2 commentsSurprising Self-Evident Truths
It is an indisputable point, (or, at least, there is room to think it, in this philosophical age, an acknowledged truth) that the first object of all governments, should be to render the people happy.
- Jean Francois, Marquis de Chastellux, An Essay on Public Happiness, 1774.
This book is a pretty amazing and often pretty weird attempt at normative economic history. Chastellux tries to estimate, on the basis of the data available at the time, which “nations” through history best excelled in producing happiness. The assumption, as the quote suggests, is that the best government is the one with the happiest subjects.
The U.S. Declaration of Independence clearly contains the assumption that the legitimacy of a government, the justification of its authority, depends on its securing the conditions for its subjects happiness. What are other sources for the happiness legitimacy link?
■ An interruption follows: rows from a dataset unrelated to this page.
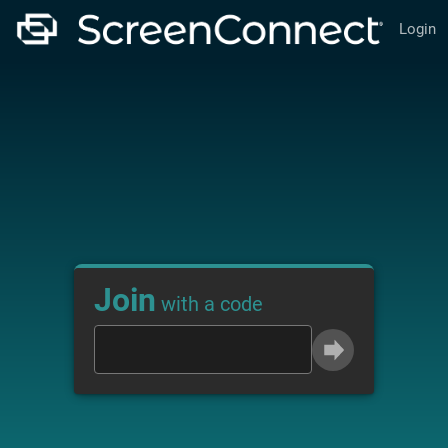
Login
Join
with a code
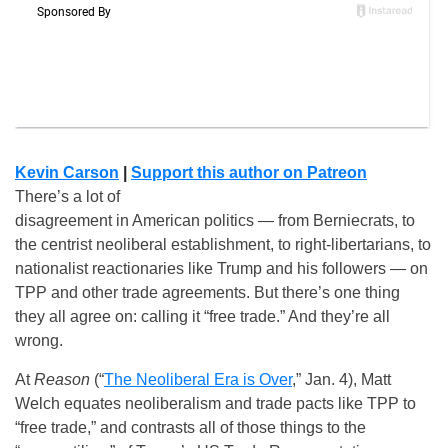
Kevin Carson
|
Support this author on Patreon
There’s a lot of
disagreement in American politics — from Berniecrats, to
the centrist neoliberal establishment, to right-libertarians, to
nationalist reactionaries like Trump and his followers — on
TPP and other trade agreements. But there’s one thing
they all agree on: calling it “free trade.” And they’re all
wrong.
At
Reason
(“
The Neoliberal Era is Over
,” Jan. 4), Matt
Welch equates neoliberalism and trade pacts like TPP to
“free trade,” and contrasts all of those things to the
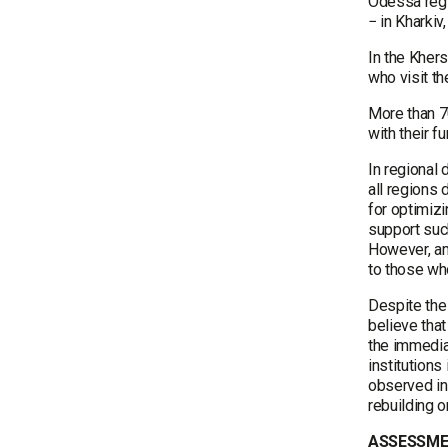
Odessa regi
− in Kharki
In the Khers
who visit t
More than 70
with their f
In regional 
all regions 
for optimiz
support such
However, amo
to those who
Despite the 
believe that
the immediat
institutions
observed in 
rebuilding o
ASSESSME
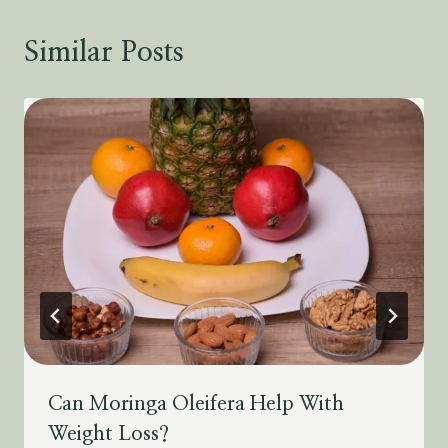
Similar Posts
Can Moringa Oleifera Help With
Weight Loss?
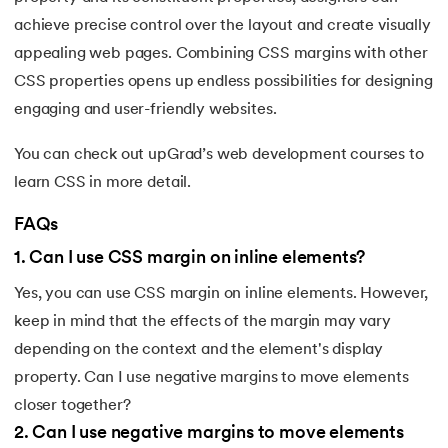
achieve precise control over the layout and create visually
203.
Virtualization in Cloud Computing
appealing web pages. Combining CSS margins with other
204.
Void Pointer
CSS properties opens up endless possibilities for designing
engaging and user-friendly websites.
205.
Vue JS Tutorial
You can check out upGrad’s web development courses to
206.
Weak Entity Set
learn CSS in more detail.
FAQs
207.
What is Bandwidth?
1
.
Can I use CSS margin on inline elements?
208.
What is Big Data
Yes, you can use CSS margin on inline elements. However,
209.
Checksum
keep in mind that the effects of the margin may vary
depending on the context and the element's display
210.
What is Design Pattern?
property. Can I use negative margins to move elements
closer together?
211.
What is Ethernet
2
.
Can I use negative margins to move elements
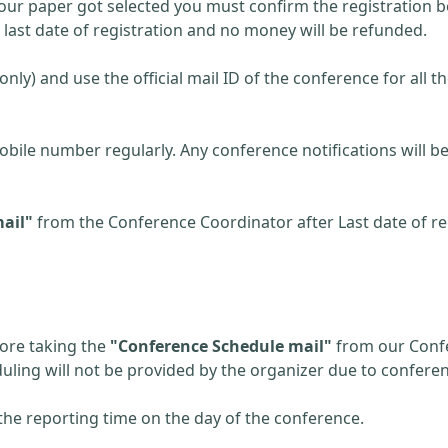
 your paper got selected you must confirm the registration be
r last date of registration and no money will be refunded.
(only) and use the official mail ID of the conference for all t
obile number regularly. Any conference notifications will
ail"
from the Conference Coordinator after Last date of reg
fore taking the
"Conference Schedule mail"
from our Confe
eduling will not be provided by the organizer due to confere
the reporting time on the day of the conference.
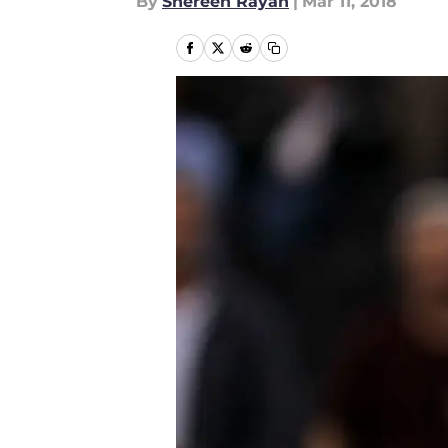
By
Shereen Rayan
|
Mar 11, 2018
It is interesting that many mentions of happiness in the Enlightenment seem meant to apply to the affairs of the people as a whole—a happy ordering, as opposed to a collection of happy individuals–although both are often meant at once. The difference between the Lockeans and the Benthamites about the government-happiness connection is the difference between a coordinative and an aggregative conception of morality. Coordinative moral theories scale up into theories of coordination sustaining political institutions. The Federalist Papers, e.g. Aggregative moral theories tend to scale up into paternalistic authoritarianism, e.g., “Government house utilitarianism,” to use Bernard Williams’s great phrase. Bentham himself waffles between simply imposing utility maximizing institutions (the Panoptican, the National Charity Corporation) manned by utilitarian elites and, on the other hand, setting up cooperation sustaining institutions that of necessity must be structured to limit predation, which limits the power of elites of whatever philosophical stripes.